— Task statement —
Copy every line in the records below that contains the word "Help".

START Source records

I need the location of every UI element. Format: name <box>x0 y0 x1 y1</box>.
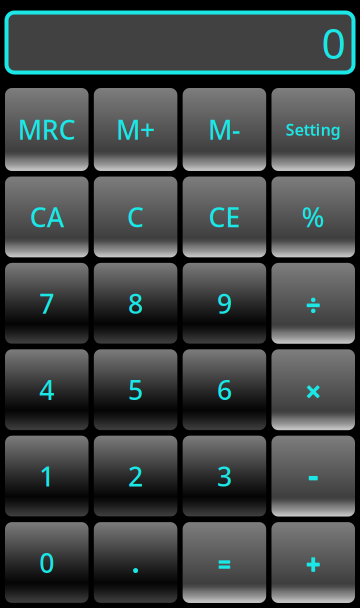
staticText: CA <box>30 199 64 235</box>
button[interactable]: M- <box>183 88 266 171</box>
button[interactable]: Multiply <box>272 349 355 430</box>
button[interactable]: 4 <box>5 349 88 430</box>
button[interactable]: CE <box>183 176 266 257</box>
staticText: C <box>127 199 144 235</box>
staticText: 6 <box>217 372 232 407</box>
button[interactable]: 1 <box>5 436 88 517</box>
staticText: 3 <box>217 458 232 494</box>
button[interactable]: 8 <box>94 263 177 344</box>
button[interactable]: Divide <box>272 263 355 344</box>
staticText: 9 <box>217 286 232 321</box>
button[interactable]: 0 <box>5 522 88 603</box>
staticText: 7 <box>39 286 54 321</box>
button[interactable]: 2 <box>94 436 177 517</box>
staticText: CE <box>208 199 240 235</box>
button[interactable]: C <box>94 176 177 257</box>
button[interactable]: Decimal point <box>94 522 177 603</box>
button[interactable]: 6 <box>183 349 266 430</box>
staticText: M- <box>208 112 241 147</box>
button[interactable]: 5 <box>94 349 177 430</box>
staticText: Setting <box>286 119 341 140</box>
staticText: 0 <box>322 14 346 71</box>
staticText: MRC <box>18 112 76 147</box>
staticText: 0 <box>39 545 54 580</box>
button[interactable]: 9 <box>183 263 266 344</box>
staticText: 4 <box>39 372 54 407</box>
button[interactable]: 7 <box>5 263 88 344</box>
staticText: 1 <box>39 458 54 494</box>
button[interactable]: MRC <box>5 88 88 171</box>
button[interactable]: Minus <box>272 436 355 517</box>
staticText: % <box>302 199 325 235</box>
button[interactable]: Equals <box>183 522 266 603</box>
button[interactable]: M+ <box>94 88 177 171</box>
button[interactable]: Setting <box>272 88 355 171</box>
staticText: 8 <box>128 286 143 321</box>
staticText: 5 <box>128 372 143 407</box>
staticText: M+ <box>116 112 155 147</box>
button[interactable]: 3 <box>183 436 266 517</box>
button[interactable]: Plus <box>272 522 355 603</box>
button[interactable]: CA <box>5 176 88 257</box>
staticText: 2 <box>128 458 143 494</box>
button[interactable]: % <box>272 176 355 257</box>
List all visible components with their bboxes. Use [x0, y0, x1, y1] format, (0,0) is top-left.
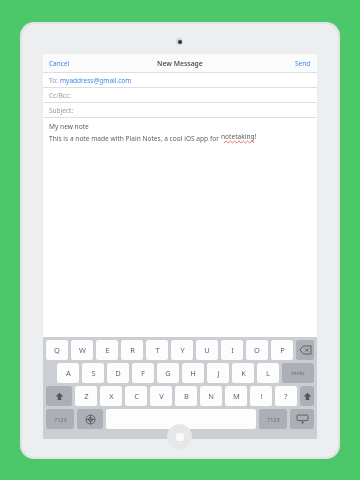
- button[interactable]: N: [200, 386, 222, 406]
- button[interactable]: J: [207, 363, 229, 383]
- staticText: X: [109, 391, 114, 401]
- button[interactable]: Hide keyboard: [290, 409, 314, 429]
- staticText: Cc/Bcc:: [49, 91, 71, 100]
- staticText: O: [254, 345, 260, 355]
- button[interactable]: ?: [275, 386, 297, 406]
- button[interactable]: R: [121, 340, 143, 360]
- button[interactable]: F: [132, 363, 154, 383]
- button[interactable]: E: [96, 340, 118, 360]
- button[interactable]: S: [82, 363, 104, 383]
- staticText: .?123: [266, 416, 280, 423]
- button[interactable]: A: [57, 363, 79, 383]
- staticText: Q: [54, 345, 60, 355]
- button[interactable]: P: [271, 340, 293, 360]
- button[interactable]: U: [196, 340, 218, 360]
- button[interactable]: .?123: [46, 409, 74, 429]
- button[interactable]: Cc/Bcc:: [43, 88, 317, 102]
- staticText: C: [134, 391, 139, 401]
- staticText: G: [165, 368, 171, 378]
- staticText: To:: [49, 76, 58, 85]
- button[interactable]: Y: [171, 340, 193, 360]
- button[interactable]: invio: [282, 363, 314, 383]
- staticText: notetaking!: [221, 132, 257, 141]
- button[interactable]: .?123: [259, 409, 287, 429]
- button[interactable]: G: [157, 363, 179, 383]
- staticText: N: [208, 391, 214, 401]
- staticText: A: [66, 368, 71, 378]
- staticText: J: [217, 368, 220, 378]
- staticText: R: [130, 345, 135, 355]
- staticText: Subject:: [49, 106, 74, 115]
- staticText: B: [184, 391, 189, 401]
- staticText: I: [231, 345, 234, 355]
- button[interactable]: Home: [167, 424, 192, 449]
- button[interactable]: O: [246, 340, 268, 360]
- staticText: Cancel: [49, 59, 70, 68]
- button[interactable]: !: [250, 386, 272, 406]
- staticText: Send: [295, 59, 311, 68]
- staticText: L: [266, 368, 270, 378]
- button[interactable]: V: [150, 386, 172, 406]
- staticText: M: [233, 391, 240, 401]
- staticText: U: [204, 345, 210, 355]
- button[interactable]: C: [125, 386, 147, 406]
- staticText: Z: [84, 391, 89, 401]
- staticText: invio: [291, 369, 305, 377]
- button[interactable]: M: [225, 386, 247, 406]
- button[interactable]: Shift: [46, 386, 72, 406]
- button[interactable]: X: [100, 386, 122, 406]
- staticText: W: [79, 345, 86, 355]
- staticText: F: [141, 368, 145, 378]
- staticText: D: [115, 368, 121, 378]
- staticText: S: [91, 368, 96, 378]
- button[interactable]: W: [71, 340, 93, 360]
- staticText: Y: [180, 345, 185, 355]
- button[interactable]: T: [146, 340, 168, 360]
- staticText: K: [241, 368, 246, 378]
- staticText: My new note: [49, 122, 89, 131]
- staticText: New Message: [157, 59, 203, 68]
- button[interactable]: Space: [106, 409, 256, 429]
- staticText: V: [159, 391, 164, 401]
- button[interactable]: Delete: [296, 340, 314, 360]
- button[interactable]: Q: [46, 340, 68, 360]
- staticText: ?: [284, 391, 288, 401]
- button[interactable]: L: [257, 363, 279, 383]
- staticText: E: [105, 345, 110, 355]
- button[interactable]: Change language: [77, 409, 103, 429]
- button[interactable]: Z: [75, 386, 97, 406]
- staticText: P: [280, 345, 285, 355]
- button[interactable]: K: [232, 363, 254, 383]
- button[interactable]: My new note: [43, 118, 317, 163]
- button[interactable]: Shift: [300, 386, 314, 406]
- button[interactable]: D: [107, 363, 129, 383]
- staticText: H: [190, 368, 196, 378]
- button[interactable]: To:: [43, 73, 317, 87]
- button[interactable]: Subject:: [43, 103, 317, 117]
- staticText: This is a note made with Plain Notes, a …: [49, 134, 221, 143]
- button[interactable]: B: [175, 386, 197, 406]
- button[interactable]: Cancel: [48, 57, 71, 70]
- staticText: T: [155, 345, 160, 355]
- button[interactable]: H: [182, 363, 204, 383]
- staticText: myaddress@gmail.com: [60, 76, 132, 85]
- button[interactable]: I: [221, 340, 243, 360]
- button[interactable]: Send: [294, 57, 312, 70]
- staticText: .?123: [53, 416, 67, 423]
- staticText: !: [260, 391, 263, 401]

END Source records
START Source records

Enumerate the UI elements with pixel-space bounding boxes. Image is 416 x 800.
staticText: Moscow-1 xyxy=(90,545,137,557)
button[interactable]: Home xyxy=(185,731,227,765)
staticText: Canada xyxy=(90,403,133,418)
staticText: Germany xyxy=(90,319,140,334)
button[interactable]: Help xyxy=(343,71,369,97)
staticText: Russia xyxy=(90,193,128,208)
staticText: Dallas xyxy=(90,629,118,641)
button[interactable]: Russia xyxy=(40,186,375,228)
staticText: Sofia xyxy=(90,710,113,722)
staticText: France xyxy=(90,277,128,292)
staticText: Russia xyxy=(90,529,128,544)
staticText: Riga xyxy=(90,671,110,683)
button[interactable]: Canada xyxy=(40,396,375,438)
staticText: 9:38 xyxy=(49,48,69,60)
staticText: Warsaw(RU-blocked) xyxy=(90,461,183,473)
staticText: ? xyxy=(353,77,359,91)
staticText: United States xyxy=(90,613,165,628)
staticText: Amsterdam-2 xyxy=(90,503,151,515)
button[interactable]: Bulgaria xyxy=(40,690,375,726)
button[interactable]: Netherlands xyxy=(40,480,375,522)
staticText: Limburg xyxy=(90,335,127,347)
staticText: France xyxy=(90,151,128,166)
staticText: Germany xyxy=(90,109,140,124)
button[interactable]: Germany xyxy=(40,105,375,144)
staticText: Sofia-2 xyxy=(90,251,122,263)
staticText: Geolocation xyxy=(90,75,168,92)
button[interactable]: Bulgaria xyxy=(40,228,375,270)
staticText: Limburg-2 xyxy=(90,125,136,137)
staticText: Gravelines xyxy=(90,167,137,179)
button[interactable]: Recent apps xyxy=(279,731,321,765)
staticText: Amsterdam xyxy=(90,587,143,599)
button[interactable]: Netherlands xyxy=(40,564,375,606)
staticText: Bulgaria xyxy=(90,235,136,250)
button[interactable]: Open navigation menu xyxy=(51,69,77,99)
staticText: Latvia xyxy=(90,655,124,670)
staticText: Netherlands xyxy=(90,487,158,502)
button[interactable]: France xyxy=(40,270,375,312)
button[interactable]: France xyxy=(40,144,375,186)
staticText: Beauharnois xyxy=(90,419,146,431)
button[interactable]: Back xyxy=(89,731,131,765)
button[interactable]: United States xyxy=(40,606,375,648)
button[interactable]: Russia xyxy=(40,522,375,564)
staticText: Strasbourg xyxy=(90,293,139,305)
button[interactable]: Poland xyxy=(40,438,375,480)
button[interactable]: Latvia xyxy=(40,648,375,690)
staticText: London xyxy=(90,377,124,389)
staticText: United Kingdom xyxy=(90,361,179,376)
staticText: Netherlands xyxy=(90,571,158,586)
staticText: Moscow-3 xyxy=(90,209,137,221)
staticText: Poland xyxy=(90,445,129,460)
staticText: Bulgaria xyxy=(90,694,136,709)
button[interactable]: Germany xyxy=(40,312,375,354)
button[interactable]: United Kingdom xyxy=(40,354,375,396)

END Source records
START Source records

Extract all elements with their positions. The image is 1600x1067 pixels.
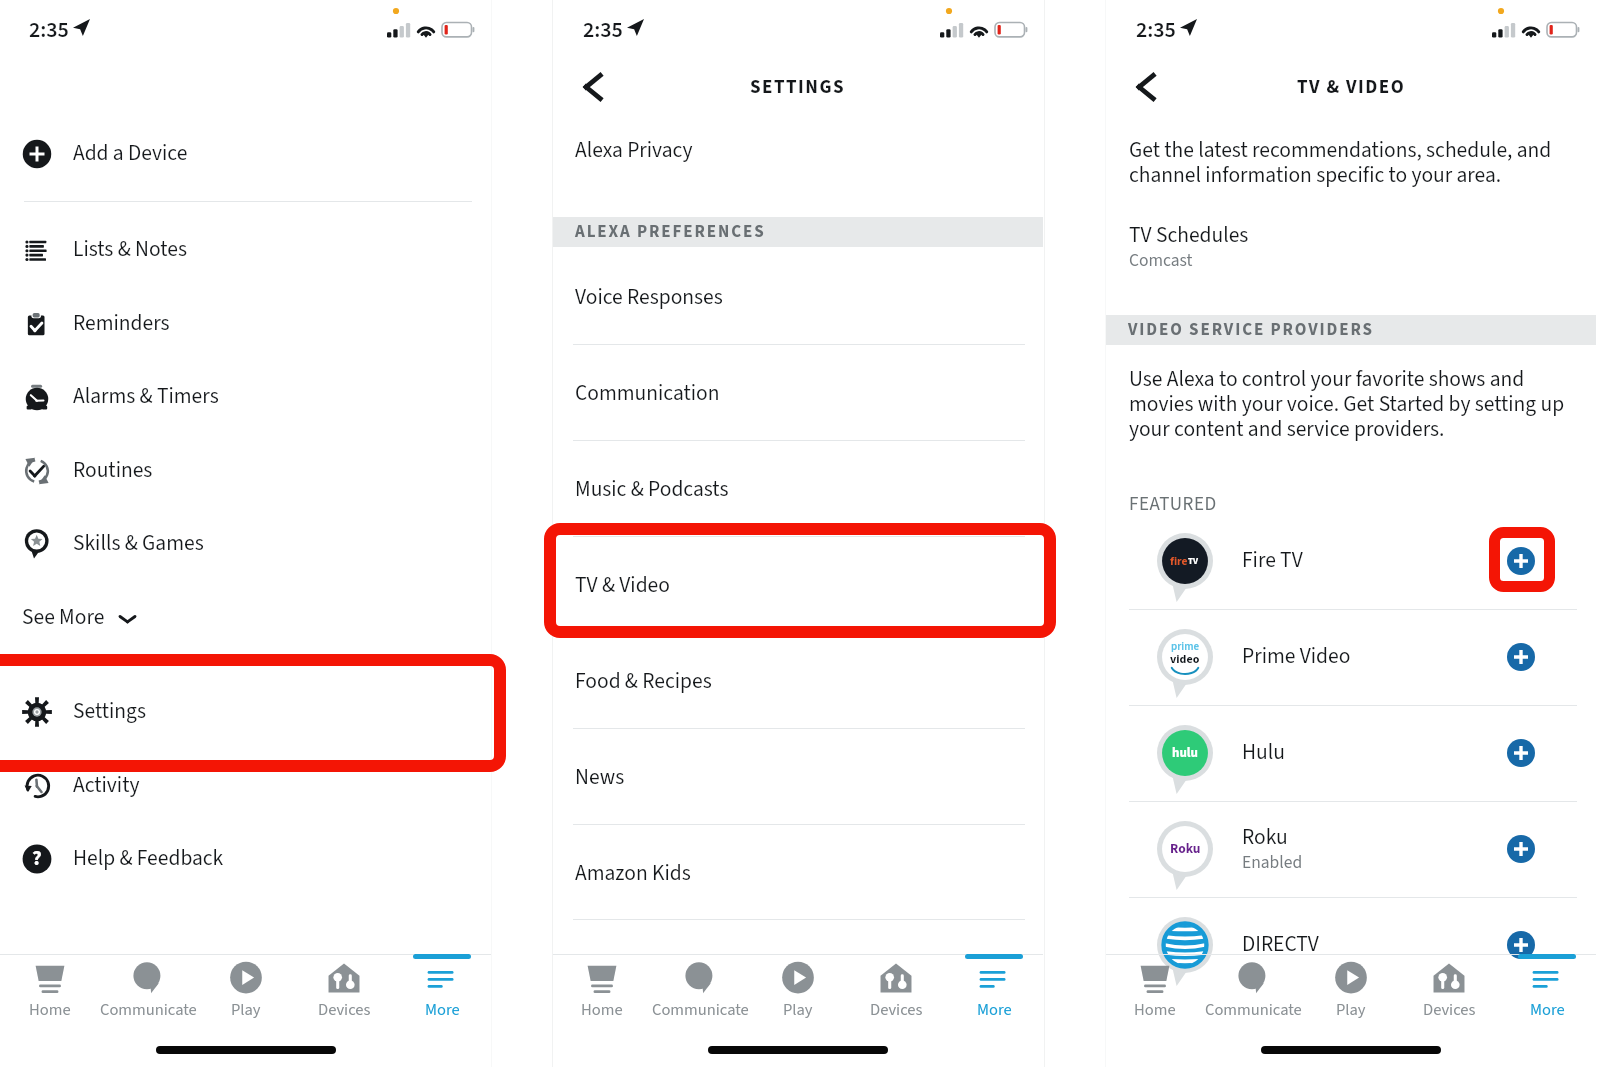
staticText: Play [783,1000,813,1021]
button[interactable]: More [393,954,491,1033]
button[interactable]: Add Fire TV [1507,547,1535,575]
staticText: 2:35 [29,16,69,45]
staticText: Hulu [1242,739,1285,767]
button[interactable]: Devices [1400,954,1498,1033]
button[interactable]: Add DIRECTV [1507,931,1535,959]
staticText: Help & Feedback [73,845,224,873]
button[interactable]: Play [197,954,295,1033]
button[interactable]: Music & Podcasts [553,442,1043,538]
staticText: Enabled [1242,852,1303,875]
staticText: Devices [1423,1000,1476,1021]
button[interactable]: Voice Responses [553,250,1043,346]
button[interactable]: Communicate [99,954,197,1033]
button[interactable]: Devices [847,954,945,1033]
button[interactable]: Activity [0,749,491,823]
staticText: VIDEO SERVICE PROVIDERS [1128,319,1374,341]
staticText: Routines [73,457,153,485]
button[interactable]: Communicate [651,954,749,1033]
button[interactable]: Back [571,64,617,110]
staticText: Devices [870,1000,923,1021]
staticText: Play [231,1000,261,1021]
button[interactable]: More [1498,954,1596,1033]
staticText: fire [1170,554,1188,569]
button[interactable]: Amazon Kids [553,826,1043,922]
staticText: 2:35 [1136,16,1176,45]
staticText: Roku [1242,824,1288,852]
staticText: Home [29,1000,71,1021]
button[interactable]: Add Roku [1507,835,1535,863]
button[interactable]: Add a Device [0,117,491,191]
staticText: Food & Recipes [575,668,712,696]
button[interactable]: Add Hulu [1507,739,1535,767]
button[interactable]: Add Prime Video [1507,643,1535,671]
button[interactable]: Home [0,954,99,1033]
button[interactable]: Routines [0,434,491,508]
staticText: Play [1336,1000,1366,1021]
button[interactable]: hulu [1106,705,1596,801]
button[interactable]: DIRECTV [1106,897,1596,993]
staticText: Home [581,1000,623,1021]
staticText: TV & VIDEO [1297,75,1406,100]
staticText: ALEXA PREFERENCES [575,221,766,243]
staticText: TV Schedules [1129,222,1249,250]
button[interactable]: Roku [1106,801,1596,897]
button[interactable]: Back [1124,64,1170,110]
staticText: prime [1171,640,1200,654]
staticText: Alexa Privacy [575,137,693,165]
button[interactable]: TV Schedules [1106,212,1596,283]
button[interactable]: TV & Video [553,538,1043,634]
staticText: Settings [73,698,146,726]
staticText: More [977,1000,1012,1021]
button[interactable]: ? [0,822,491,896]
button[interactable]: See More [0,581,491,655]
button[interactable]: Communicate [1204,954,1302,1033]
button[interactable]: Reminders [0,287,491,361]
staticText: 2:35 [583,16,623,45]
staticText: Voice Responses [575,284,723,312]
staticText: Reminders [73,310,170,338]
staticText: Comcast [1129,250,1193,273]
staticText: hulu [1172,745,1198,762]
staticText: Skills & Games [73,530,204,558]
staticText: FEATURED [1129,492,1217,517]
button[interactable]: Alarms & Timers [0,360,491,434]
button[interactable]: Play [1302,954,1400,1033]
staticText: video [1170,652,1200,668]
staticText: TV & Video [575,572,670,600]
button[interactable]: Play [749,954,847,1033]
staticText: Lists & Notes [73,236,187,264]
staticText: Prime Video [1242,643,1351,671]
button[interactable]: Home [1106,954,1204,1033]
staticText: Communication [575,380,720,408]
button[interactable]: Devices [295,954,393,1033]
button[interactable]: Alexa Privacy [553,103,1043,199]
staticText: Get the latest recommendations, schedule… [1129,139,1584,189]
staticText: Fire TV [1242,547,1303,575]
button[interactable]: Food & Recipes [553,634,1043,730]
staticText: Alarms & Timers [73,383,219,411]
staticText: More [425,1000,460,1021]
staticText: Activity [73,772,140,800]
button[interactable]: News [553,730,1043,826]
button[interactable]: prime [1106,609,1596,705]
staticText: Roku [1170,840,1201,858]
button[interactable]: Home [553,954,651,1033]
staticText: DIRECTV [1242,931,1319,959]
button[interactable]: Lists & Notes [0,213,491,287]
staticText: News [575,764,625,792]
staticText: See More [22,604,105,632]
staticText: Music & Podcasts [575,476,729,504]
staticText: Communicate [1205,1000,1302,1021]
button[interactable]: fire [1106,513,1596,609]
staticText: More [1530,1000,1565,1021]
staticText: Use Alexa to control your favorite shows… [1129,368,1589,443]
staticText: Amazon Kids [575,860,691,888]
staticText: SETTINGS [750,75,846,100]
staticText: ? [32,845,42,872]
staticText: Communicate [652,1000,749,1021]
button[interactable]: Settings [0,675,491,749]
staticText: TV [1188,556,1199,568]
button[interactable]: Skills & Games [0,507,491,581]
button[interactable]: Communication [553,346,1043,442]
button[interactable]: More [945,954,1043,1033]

END Source records

— Expected output —
button[interactable]: Help xyxy=(343,71,369,97)
staticText: Help & Feedback [73,845,224,873]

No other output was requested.